Can Electronic Records Improve Our Health Without Jeopardizing Our Privacy?
Early this September Stanford Hospital discovered that somebody had posted personal data for nearly 20,000 emergency room patients online, so that anyone who happened across the page could look up everything from the patients’ names to the codes identifying their various diagnoses. Worse still, the data had been online for more than a year.
The tale of how the data ended up online involves the sort of slapstick you expect from a bad sitcom. It seems that a hospital staffer had given the data to a job applicant, as a test to see whether the applicant could manipulate it. The applicant then posted the data online, seeking advice on how to convert it to a bar graph. He didn’t get the job, but the damage had been done.
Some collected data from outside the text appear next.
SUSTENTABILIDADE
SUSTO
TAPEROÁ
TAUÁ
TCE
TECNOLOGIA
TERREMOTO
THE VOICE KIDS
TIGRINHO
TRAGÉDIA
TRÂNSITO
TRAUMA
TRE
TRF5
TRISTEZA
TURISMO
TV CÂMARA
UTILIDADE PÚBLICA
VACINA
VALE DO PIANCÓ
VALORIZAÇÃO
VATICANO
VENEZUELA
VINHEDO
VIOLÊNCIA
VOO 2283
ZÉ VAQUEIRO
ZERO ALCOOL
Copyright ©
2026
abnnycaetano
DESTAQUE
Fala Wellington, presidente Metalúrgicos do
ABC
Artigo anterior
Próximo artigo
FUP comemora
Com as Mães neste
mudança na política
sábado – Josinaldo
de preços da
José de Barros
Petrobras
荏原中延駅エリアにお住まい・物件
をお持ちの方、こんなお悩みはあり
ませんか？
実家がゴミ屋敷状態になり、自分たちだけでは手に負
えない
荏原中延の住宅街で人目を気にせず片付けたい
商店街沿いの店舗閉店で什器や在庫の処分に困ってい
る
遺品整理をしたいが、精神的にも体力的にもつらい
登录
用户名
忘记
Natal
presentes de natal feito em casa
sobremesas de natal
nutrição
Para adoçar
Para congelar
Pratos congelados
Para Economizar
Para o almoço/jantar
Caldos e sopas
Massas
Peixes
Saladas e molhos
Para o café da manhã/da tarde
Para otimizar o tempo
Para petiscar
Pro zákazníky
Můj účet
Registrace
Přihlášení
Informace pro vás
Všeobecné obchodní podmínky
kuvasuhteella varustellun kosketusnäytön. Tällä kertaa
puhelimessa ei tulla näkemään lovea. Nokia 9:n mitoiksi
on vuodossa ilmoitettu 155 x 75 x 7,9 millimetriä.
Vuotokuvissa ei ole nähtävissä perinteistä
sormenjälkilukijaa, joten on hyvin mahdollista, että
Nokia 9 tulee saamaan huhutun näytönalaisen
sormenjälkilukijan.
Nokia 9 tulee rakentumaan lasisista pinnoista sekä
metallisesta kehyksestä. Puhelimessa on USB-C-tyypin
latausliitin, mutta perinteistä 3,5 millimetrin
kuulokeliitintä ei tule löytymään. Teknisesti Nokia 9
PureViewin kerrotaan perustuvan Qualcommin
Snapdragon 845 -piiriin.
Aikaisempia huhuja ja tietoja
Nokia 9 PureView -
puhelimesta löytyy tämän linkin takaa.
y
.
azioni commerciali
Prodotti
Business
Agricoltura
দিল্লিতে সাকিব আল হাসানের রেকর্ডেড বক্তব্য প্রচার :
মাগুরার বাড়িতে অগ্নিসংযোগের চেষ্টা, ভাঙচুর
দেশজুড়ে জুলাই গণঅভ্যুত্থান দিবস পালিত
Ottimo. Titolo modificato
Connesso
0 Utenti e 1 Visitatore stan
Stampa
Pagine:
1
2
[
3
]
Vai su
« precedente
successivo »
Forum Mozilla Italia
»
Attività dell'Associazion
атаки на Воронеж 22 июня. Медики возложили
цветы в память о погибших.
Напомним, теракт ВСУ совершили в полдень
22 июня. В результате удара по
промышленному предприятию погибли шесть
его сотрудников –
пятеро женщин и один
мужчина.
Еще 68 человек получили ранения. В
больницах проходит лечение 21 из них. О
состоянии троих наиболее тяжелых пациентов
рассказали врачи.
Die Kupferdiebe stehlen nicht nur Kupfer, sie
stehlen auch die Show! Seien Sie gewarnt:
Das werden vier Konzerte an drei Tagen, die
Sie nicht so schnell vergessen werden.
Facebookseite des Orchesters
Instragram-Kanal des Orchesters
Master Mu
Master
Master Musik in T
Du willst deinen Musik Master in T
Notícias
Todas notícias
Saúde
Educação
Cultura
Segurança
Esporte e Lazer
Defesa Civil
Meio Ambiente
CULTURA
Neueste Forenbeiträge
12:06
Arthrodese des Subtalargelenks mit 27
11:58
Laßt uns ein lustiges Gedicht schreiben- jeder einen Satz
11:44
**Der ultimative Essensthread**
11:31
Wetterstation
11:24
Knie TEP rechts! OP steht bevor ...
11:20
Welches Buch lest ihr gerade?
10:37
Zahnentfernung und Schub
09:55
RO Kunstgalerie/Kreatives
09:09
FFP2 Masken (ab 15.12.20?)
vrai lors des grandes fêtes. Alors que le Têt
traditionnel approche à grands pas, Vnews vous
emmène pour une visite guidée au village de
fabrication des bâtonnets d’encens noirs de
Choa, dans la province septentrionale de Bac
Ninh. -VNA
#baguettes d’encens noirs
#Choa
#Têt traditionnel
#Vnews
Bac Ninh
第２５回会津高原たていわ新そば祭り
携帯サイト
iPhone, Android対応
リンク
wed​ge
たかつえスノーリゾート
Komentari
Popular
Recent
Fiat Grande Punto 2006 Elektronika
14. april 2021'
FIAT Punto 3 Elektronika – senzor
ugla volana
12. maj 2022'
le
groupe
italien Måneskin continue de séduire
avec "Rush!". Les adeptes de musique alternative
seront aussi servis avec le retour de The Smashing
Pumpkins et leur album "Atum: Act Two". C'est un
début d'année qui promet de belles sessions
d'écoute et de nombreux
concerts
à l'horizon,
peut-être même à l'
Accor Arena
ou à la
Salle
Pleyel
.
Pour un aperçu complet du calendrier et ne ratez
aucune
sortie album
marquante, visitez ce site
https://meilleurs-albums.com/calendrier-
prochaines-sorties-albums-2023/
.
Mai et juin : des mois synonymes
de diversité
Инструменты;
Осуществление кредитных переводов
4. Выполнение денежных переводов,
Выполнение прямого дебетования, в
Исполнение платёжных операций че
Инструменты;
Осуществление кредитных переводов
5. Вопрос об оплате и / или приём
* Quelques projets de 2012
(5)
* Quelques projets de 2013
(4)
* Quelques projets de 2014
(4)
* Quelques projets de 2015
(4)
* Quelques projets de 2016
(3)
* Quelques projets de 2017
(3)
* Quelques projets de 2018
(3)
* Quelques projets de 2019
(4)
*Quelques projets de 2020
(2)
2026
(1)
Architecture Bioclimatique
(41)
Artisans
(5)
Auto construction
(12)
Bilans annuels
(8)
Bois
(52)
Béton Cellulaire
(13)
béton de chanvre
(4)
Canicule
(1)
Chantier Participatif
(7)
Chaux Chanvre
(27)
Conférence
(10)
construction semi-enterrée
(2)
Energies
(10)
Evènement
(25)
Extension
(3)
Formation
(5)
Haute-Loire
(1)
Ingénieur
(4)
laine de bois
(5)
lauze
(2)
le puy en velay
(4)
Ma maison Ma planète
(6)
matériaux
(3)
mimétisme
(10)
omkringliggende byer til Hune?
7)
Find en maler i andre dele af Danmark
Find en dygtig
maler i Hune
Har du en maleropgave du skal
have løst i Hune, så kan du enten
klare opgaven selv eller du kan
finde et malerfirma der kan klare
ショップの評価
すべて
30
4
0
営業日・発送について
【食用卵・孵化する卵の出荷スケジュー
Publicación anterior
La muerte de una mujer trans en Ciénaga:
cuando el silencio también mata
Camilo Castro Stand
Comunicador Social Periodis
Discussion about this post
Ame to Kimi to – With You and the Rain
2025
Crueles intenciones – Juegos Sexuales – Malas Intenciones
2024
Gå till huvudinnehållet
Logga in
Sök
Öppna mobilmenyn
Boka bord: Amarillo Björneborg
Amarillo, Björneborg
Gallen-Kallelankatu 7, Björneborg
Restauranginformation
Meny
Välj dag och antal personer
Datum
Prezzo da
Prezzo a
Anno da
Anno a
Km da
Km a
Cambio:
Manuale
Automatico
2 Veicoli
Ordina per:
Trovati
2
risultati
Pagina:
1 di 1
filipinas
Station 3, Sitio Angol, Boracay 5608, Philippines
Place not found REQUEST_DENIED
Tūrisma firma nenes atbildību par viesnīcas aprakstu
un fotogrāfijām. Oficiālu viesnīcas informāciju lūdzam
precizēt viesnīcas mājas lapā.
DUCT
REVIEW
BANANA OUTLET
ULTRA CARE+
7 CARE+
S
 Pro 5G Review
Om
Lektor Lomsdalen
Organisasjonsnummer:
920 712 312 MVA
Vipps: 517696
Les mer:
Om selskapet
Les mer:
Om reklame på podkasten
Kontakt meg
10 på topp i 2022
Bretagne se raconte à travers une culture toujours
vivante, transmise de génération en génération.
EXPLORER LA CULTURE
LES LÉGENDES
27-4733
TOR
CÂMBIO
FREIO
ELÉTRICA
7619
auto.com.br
The episode may have wider relevance: The data came from electronic medical records. And if you have followed the health care debate, then you’ve probably heard reformers talk about how such records can transform medicine, by raising the quality of care while decreasing its costs. The idea, at least in theory, is that moving medical data from paper to digital sources will mean fewer mistakes, more sharing of crucial health information, and more opportunities to analyze and learn from a wealth of new data.
But, as the Stanford episode suggests, protecting privacy becomes a lot more essential when medical records go digital. And that raises a key question: Will the security measures necessary to protect against such breaches of privacy make them impractical to use?